Patterns that actually worked

I tried a lot of things. Most didn’t work. Here’s what survived:

flowchart TD
    root["Patterns That Worked"]
    
    root --> PlannerBuilders
    root --> CriticPass
    root --> ToolRouter
    root --> ReplayBuffer
    root --> UIFeedback
    root --> HumanTaste
    
    PlannerBuilders["📋→🔨 Planner to Builders<br/>One brain, many hands<br/>Small tasks = fewer mistakes"]
    CriticPass["🔍 Critic Pass<br/>Linting before human eyes<br/>Catches the obvious stuff"]
    ToolRouter["🔀 Tool Router<br/>Right tool for the job<br/>No more hammer for screws"]
    ReplayBuffer["📼 Replay Buffer<br/>Log every agent action<br/>What changed? → check tape"]
    UIFeedback["🎛️ UI Feedback Loop<br/>Sliders > staring at JSON<br/>See problems, not just numbers"]
    HumanTaste["👤 Human Taste Check<br/>Metrics aren't everything<br/>Does this feel right?"]
    
    style root fill:#f1f5f9,stroke:#64748b,stroke-width:2px,color:#0f172a
    style PlannerBuilders fill:#f8fafc,stroke:#94a3b8,stroke-width:1px,color:#1e293b
    style CriticPass fill:#f8fafc,stroke:#94a3b8,stroke-width:1px,color:#1e293b
    style ToolRouter fill:#f8fafc,stroke:#94a3b8,stroke-width:1px,color:#1e293b
    style ReplayBuffer fill:#f8fafc,stroke:#94a3b8,stroke-width:1px,color:#1e293b
    style UIFeedback fill:#f8fafc,stroke:#94a3b8,stroke-width:1px,color:#1e293b
    style HumanTaste fill:#f8fafc,stroke:#94a3b8,stroke-width:1px,color:#1e293b

Planner → Builders. One agent breaks issues into small, specific tasks. Others pick them up and execute. This sounds obvious, but getting the granularity right took some trial and error. Too big and agents get confused. Too small and developers are managing a to-do list the length of a CVS receipt.
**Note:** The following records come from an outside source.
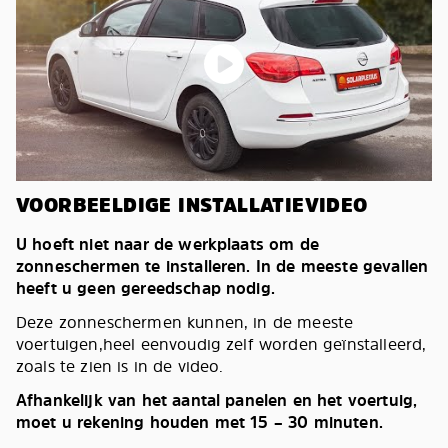
VOORBEELDIGE INSTALLATIEVIDEO
U hoeft niet naar de werkplaats om de
zonneschermen te installeren. In de meeste gevallen
heeft u geen gereedschap nodig.
Deze zonneschermen kunnen, in de meeste
voertuigen,heel eenvoudig zelf worden geïnstalleerd,
zoals te zien is in de video.
Afhankelijk van het aantal panelen en het voertuig,
moet u rekening houden met 15 – 30 minuten.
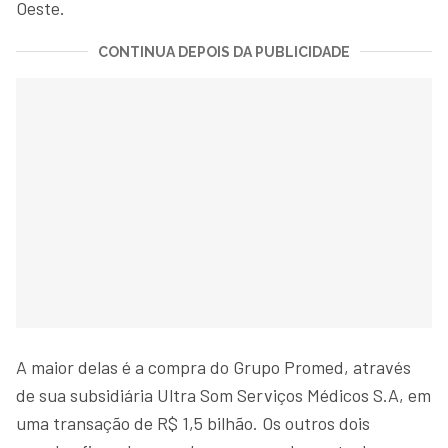
Oeste.
CONTINUA DEPOIS DA PUBLICIDADE
A maior delas é a compra do Grupo Promed, através
de sua subsidiária Ultra Som Serviços Médicos S.A, em
uma transação de R$ 1,5 bilhão. Os outros dois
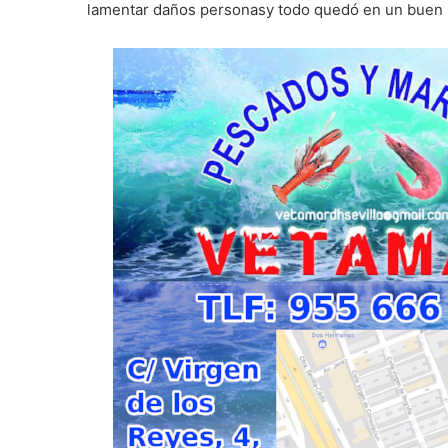
lamentar daños personasy todo quedó en un buen 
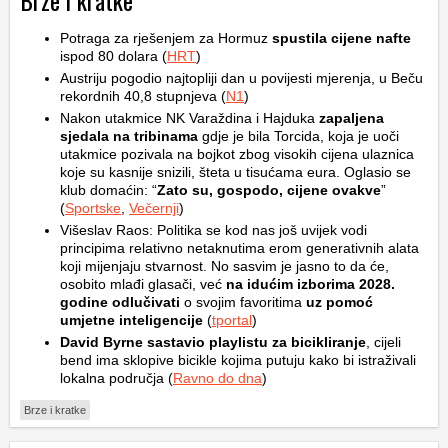
Brze i kratke
Potraga za rješenjem za Hormuz
spustila cijene nafte
ispod 80 dolara (
HRT
)
Austriju pogodio najtopliji dan u povijesti mjerenja, u Beču
rekordnih 40,8 stupnjeva (
N1
)
Nakon utakmice NK Varaždina i Hajduka
zapaljena
sjedala na tribinama
gdje je bila Torcida, koja je uoči
utakmice pozivala na bojkot zbog visokih cijena ulaznica
koje su kasnije snizili, šteta u tisućama eura. Oglasio se
klub domaćin: “
Zato su, gospodo, cijene ovakve
”
(
Sportske
,
Večernji
)
Višeslav Raos: Politika se kod nas još uvijek vodi
principima relativno netaknutima erom generativnih alata
koji mijenjaju stvarnost. No sasvim je jasno to da će,
osobito mlađi glasači, već
na idućim izborima 2028.
godine odlučivati
o svojim favoritima
uz pomoć
umjetne inteligencije
(
tportal
)
David Byrne sastavio playlistu za bicikliranje
, cijeli
bend ima sklopive bicikle kojima putuju kako bi istraživali
lokalna područja (
Ravno do dna
)
Brze i kratke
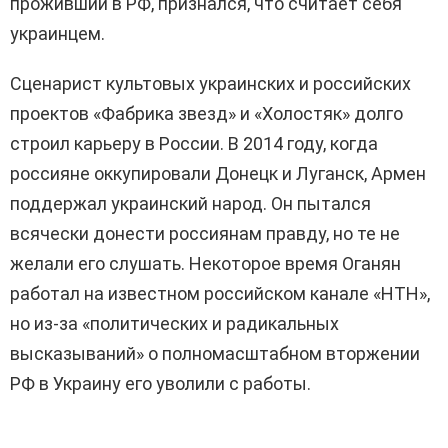
проживший в РФ, признался, что считает себя
украинцем.
Сценарист культовых украинских и российских
проектов «Фабрика звезд» и «Холостяк» долго
строил карьеру в России. В 2014 году, когда
россияне оккупировали Донецк и Луганск, Армен
поддержал украинский народ. Он пытался
всячески донести россиянам правду, но те не
желали его слушать. Некоторое время Оганян
работал на известном российском канале «НТН»,
но из-за «политических и радикальных
высказываний» о полномасштабном вторжении
РФ в Украину его уволили с работы.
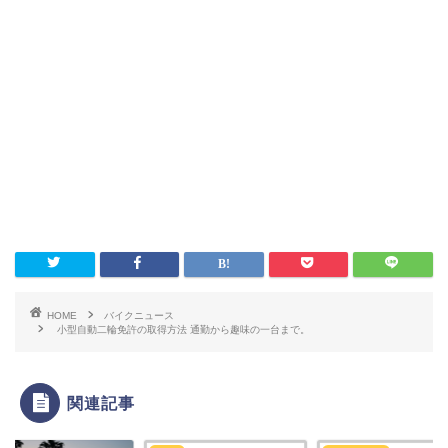
HOME
バイクニュース
小型自動二輪免許の取得方法 通勤から趣味の一台まで。
関連記事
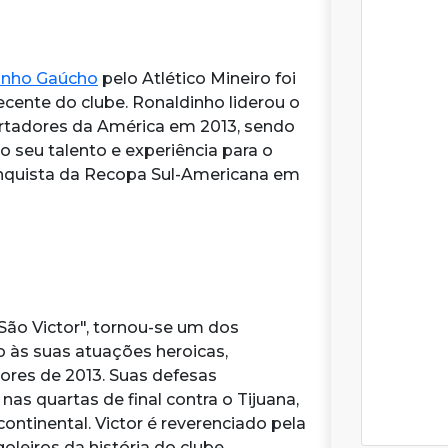
inho Gaúcho
pelo Atlético Mineiro foi
cente do clube. Ronaldinho liderou o
ertadores da América em 2013, sendo
 seu talento e experiência para o
onquista da Recopa Sul-Americana em
"São Victor", tornou-se um dos
o às suas atuações heroicas,
res de 2013. Suas defesas
nas quartas de final contra o Tijuana,
continental. Victor é reverenciado pela
leiros da história do clube.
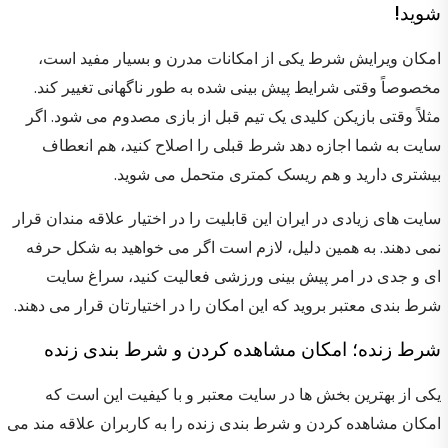
شوید!
امکان ویرایش شرط یکی از امکانات مدرن و بسیار مفید است،
مخصوصاً وقتی شرایط پیش بینی شده به طور ناگهانی تغییر کند.
مثلاً وقتی بازیکن کلیدی یک تیم قبل از بازی مصدوم می شود. اگر
سایت به شما اجازه دهد شرط قبلی را اصلاح کنید، هم انعطاف
بیشتری دارید و هم ریسک کمتری متحمل می شوید.
سایت های زیادی در ایران این قابلیت را در اختیار علاقه مندان قرار
نمی دهند. به همین دلیل، لازم است اگر می خواهید به شکل حرفه
ای و جدی در امر پیش بینی ورزشی فعالیت کنید، سراغ سایت
شرط بندی معتبر بروید که این امکان را در اختیارتان قرار می دهند.
شرط زنده؛ امکان مشاهده کردن و شرط بندی زنده
یکی از بهترین بخش ها در سایت معتبر و با کیفیت این است که
امکان مشاهده کردن و شرط بندی زنده را به کاربران علاقه مند می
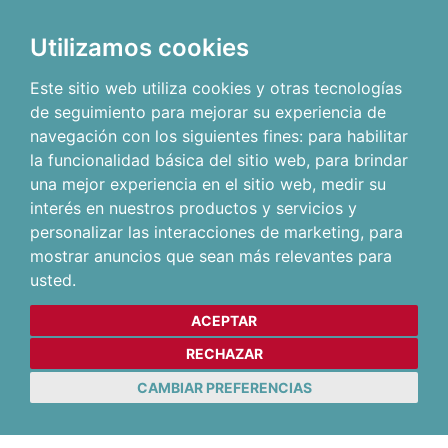
Utilizamos cookies
Este sitio web utiliza cookies y otras tecnologías
de seguimiento para mejorar su experiencia de
navegación con los siguientes fines:
para habilitar
la funcionalidad básica del sitio web
,
para brindar
una mejor experiencia en el sitio web
,
medir su
interés en nuestros productos y servicios y
personalizar las interacciones de marketing
,
para
mostrar anuncios que sean más relevantes para
usted
.
ACEPTAR
RECHAZAR
CAMBIAR PREFERENCIAS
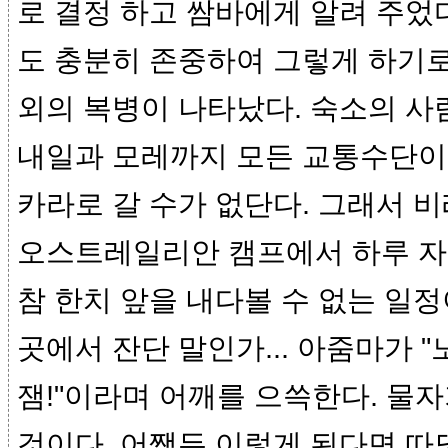
로 결정 하고 쌈바에게 알려 주었
도 충분히 존중하여 그렇게 하기로
외의 복병이 나타났다. 숙소의 사
내일과 모레까지 모든 교통수단이 
카라로 갈 수가 없단다. 그래서 
오스트레일리안 캠프에서 하루 자
참 한치 앞을 내다볼 수 없는 일정
곳에서 잔단 말인가... 아줌마가 "
잼!"이라며 어깨를 으쓱한다. 물
것이다. 어쨌든 이렇게 된다면 따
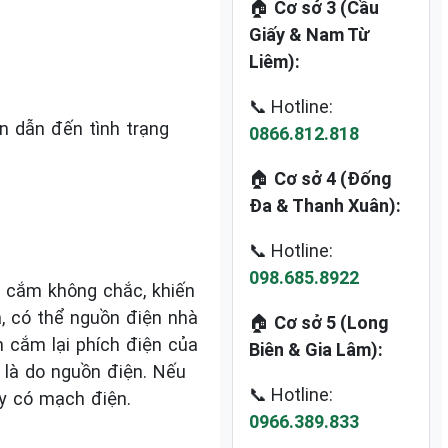
🏠
Cơ sở 3 (Cầu
Giấy & Nam Từ
Liêm):
📞 Hotline:
n dẫn đến tình trạng
0866.812.818
🏠
Cơ sở 4 (Đống
Đa & Thanh Xuân):
📞 Hotline:
098.685.8922
 cắm không chắc, khiến
, có thể nguồn điện nhà
🏠
Cơ sở 5 (Long
 cắm lại phích điện của
Biên & Gia Lâm):
là do nguồn điện. Nếu
📞 Hotline:
y có mạch điện.
0966.389.833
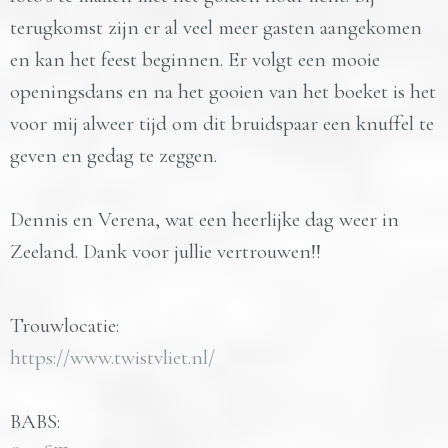
terugkomst zijn er al veel meer gasten aangekomen
en kan het feest beginnen. Er volgt een mooie
openingsdans en na het gooien van het boeket is het
voor mij alweer tijd om dit bruidspaar een knuffel te
geven en gedag te zeggen.
Dennis en Verena, wat een heerlijke dag weer in
Zeeland. Dank voor jullie vertrouwen!!
Trouwlocatie:
https://www.twistvliet.nl/
BABS:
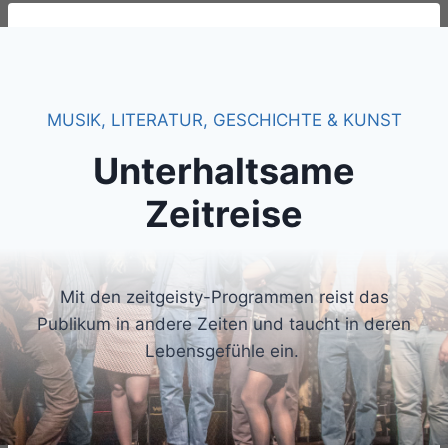
MUSIK, LITERATUR, GESCHICHTE & KUNST
Unterhaltsame
Zeitreise
Mit den zeitgeisty-Programmen reist das
Publikum in andere Zeiten und taucht in deren
Lebensgefühle ein.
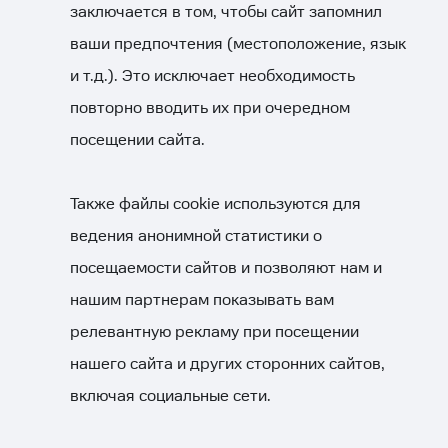
заключается в том, чтобы сайт запомнил
ваши предпочтения (местоположение, язык
и т.д.). Это исключает необходимость
повторно вводить их при очередном
посещении сайта.
Также файлы cookie используются для
ведения анонимной статистики о
посещаемости сайтов и позволяют нам и
нашим партнерам показывать вам
релевантную рекламу при посещении
нашего сайта и других сторонних сайтов,
включая социальные сети.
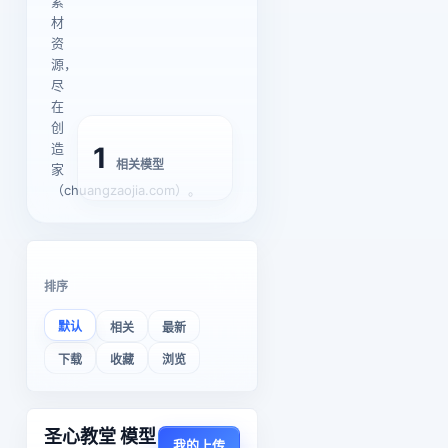
素
材
资
源，
尽
在
创
造
1
相关模型
家
（chuangzaojia.com）。
排序
默认
相关
最新
下载
收藏
浏览
圣心教堂 模型
我的上传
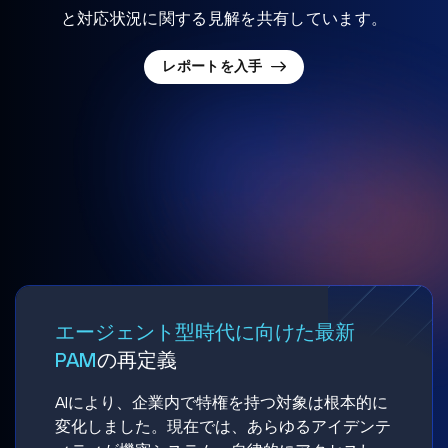
と対応状況に関する見解を共有しています。
レポートを入手
エージェント型時代に向けた最新
PAM
の再定義
AIにより、企業内で特権を持つ対象は根本的に
変化しました。現在では、あらゆるアイデンテ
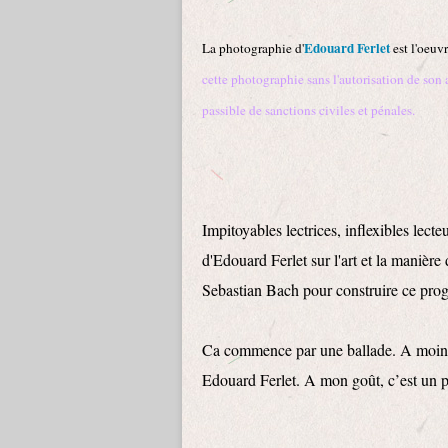
Edouard Ferlet
La photographie d'
est l'oeuv
cette photographie sans l'autorisation de son 
passible de sanctions civiles et pénales.
Impitoyables lectrices, inflexibles lecteu
d'Edouard Ferlet sur l'art et la manière 
Sebastian Bach pour construire ce prog
Ca commence par une ballade. A moins 
Edouard Ferlet. A mon goût, c’est un p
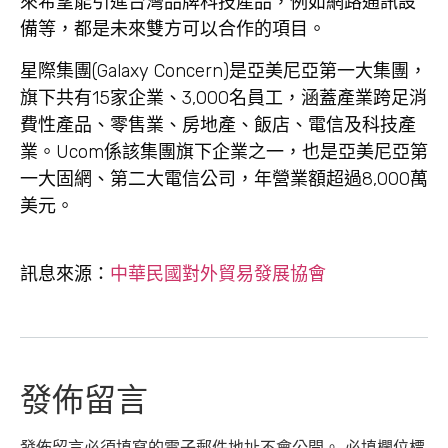
來希望能引進台灣品牌科技產品，例如網路通訊設
備等，都是未來雙方可以合作的項目。
星際集團(Galaxy Concern)是亞美尼亞第一大集團，
旗下共有15家企業、3,000名員工，涵蓋產業跨足消
費性產品、零售業、房地產、飯店、電信及科技產
業。Ucom係該集團旗下企業之一，也是亞美尼亞第
一大固網、第二大電信公司，年營業額超過8,000萬
美元。
訊息來源：
中華民國對外貿易發展協會
發佈留言
發佈留言必須填寫的電子郵件地址不會公開。
必填欄位標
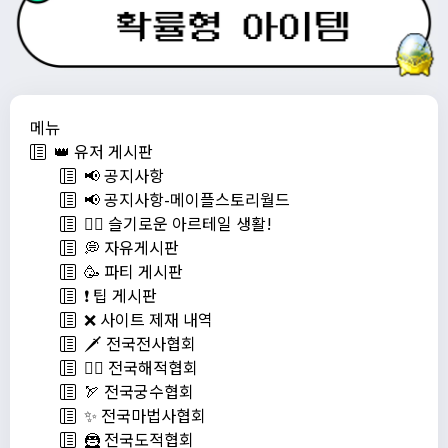
메뉴
👑 유저 게시판
📢 공지사항
📢 공지사항-메이플스토리월드
💁‍♂ 슬기로운 아르테일 생활!
💭 자유게시판
🥳 파티 게시판
❗️ 팁 게시판
❌ 사이트 제재 내역
🗡️ 전국전사협회
🏴‍☠️ 전국해적협회
🏹 전국궁수협회
✨ 전국마법사협회
🦹 전국도적협회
Critic in the loop. Before code hits my screen, a critic agent runs linting and tests. It’s like having a very literal-minded coworker who catches the obvious stuff so I can focus on the subtle stuff.

Keep logs of everything. Every agent run dumps its commands and outputs to a log. When something breaks—and it will—the sequence can be replayed to figure out what changed. Think git blame, but for agent decisions.

Gradio for instant feedback. I wired up a quick UI with sliders for the ranking weights. Being able to see the reranker’s decisions made tuning dramatically faster than staring at JSON outputs.

What I’d do differently

A few lessons learned the hard way:

Vague tasks = creative interpretations. When I said “improve the reranker,” one agent decided the way to do that was to rewrite the entire module in a different framework. Specific acceptance criteria are essential.
Don’t trust imports. Agents will confidently import libraries that don’t exist, or that exist but do something completely different. The critic pass caught most of these, but not all.
Human taste still matters. Agents can optimize for metrics, but metrics don’t always capture “does this actually feel right?” I kept a human checkpoint before anything shipped.

The takeaway

Multi-agent coding isn’t a toy or a demo. It’s a genuinely different way to work. Not faster in every way (debugging agent confusion takes time), but faster in enough ways that the overall velocity goes up. Developers trade writing code for reviewing it, and if that shift is acceptable, it’s pretty great.